▶ **Instructions for the task**
Print the lines that run from the line with "J’ai trouvé l’hiver un peu" to the line with "Jahre gültig", keeping both end lines, exactly as they appear in the entries below, and nothing else.
---*---
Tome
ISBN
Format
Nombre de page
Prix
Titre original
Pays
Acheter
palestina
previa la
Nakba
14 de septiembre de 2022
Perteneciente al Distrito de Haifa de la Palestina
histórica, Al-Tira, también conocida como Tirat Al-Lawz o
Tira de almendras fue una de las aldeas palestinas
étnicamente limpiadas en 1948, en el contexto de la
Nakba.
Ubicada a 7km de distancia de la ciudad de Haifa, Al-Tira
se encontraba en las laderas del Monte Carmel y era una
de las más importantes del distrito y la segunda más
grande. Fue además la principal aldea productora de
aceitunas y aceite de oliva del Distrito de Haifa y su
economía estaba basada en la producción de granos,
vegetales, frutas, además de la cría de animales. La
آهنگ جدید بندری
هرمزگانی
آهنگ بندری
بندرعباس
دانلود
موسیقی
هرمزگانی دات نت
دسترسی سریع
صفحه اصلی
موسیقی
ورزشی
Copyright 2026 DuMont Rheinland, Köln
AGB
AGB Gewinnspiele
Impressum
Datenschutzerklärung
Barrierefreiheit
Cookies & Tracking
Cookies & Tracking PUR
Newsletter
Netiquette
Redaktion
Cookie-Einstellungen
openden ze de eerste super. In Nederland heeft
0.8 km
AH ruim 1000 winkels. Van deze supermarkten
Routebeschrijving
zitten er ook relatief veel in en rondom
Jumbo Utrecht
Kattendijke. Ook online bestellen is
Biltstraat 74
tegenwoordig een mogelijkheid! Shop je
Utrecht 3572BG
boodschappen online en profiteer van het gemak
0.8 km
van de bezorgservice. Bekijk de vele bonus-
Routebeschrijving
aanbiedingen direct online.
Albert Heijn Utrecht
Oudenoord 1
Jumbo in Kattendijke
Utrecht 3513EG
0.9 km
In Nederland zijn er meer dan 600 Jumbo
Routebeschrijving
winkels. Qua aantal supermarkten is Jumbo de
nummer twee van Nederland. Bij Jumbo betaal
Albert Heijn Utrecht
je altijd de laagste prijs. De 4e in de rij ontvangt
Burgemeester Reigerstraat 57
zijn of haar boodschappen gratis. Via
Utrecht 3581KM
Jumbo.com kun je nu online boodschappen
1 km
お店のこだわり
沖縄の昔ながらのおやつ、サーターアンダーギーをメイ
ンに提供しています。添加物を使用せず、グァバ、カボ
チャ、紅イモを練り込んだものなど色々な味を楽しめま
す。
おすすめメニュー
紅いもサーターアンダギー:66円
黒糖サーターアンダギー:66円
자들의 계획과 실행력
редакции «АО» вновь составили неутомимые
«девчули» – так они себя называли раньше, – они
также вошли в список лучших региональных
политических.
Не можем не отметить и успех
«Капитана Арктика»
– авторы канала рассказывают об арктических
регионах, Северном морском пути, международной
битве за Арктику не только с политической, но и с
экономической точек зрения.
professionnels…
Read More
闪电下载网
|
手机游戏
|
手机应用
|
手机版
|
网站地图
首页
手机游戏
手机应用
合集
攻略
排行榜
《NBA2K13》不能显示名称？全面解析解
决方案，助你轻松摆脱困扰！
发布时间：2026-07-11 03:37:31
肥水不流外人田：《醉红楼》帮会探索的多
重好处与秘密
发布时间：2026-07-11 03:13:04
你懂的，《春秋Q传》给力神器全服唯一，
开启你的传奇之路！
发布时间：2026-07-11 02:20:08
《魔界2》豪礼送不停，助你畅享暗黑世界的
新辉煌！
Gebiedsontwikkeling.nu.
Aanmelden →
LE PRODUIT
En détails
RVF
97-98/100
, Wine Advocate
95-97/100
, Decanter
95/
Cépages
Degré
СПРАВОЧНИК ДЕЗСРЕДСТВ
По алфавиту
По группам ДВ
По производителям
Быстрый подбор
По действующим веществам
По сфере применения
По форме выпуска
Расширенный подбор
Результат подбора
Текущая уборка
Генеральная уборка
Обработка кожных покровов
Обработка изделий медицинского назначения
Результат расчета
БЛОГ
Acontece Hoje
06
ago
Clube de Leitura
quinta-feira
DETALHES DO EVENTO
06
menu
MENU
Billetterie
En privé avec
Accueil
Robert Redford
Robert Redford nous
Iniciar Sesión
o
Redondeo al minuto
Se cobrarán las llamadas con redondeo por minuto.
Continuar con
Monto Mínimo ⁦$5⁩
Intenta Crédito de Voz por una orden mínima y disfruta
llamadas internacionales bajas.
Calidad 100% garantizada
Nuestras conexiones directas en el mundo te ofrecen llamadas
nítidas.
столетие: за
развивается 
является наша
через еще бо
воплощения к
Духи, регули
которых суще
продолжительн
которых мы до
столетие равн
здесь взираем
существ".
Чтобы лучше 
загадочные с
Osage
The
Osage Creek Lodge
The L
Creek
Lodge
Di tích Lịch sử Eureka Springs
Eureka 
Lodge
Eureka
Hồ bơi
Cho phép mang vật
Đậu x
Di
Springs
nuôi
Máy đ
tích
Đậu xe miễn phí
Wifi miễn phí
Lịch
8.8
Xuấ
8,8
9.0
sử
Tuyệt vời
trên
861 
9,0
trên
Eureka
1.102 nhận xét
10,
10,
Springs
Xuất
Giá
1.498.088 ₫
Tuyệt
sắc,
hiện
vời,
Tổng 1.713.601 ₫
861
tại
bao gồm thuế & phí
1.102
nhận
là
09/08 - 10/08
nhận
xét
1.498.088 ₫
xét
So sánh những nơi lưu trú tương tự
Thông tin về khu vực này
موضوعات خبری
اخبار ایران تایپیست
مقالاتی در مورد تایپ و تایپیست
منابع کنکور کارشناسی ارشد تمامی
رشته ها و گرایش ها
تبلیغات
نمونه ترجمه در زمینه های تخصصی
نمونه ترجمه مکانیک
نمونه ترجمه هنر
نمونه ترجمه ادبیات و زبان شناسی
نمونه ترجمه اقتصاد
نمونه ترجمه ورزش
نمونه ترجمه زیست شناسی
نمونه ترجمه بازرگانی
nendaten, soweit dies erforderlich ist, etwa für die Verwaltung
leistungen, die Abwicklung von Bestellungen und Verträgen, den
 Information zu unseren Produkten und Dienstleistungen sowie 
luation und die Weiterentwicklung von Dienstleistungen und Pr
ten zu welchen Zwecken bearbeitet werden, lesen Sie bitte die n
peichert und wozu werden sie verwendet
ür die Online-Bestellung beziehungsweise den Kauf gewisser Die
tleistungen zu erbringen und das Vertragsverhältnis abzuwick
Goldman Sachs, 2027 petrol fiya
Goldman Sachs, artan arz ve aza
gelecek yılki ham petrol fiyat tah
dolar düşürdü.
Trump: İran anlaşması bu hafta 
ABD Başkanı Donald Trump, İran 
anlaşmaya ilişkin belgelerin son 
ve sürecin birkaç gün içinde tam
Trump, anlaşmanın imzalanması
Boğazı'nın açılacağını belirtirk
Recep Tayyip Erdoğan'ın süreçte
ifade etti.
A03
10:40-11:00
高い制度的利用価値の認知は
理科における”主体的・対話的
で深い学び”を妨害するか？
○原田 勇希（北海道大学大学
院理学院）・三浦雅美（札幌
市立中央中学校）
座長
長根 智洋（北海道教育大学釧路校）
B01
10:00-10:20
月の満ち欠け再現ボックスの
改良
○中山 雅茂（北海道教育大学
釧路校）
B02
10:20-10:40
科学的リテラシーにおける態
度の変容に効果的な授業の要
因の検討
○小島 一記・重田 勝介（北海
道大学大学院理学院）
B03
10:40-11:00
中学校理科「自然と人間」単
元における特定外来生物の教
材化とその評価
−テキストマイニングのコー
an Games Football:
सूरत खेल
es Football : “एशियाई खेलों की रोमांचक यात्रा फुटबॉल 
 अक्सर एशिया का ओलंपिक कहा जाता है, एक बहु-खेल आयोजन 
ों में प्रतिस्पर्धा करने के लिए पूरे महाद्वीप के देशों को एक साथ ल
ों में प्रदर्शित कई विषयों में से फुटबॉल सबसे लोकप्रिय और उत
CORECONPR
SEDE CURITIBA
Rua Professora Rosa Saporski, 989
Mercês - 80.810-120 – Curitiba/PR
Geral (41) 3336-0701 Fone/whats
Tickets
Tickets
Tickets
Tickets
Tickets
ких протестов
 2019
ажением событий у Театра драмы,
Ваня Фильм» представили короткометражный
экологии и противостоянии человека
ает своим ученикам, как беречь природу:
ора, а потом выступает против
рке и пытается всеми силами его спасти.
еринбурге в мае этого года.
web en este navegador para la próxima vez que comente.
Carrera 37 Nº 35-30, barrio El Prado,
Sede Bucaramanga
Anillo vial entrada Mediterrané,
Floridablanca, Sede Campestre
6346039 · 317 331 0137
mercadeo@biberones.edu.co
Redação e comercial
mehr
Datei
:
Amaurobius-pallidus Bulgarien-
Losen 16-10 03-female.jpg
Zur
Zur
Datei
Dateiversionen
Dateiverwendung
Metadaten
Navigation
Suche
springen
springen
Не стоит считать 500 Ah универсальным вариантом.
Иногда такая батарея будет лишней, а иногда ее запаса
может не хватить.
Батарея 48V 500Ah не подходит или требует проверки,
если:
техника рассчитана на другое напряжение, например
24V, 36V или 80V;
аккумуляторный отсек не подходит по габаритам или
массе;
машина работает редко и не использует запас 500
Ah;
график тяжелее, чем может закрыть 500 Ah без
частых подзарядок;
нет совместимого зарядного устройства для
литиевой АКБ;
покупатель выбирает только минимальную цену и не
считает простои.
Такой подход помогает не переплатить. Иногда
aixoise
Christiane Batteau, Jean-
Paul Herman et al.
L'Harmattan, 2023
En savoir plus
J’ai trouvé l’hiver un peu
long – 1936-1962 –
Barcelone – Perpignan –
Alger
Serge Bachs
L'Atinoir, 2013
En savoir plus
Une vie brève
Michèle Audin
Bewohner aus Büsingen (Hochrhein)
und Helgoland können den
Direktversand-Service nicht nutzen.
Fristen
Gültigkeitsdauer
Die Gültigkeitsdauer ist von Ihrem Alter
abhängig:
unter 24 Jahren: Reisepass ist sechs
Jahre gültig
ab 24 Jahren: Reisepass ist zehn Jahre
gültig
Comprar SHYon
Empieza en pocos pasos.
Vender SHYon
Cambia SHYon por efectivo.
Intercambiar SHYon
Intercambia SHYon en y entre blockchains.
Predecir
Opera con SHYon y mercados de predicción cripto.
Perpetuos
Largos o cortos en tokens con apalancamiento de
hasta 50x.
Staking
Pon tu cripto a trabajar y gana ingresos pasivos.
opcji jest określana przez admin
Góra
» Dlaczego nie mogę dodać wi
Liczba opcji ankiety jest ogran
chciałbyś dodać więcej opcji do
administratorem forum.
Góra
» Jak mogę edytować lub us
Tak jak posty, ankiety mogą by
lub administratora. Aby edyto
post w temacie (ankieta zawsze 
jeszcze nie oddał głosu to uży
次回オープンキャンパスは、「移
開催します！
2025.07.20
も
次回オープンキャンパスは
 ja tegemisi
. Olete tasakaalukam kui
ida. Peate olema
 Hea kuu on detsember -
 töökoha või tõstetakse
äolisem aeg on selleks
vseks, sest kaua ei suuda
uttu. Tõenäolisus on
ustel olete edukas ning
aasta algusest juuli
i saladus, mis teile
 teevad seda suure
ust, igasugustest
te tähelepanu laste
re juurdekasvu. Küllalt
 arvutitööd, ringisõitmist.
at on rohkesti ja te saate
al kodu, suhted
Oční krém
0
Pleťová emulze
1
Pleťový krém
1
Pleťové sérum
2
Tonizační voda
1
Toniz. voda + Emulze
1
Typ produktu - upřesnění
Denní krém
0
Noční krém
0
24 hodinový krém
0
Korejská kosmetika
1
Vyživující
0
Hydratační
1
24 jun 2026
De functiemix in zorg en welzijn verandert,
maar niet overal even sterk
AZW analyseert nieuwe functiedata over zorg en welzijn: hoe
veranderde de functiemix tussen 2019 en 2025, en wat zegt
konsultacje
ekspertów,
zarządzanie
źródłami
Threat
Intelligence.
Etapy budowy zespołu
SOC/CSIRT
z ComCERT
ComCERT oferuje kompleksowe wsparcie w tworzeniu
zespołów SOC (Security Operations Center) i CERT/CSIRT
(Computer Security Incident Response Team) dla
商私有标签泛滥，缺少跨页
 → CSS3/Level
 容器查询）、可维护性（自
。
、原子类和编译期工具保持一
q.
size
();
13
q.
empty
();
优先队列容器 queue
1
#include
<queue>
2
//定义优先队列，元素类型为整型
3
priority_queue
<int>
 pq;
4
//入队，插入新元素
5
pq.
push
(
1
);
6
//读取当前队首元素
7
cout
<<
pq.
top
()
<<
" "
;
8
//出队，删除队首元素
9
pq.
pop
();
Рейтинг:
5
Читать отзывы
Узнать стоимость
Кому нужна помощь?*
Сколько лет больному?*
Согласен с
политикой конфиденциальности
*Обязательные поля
---*---
▶ **Answer to this problem**
J’ai trouvé l’hiver un peu
long – 1936-1962 –
Barcelone – Perpignan –
Alger
Serge Bachs
L'Atinoir, 2013
En savoir plus
Une vie brève
Michèle Audin
Bewohner aus Büsingen (Hochrhein)
und Helgoland können den
Direktversand-Service nicht nutzen.
Fristen
Gültigkeitsdauer
Die Gültigkeitsdauer ist von Ihrem Alter
abhängig:
unter 24 Jahren: Reisepass ist sechs
Jahre gültig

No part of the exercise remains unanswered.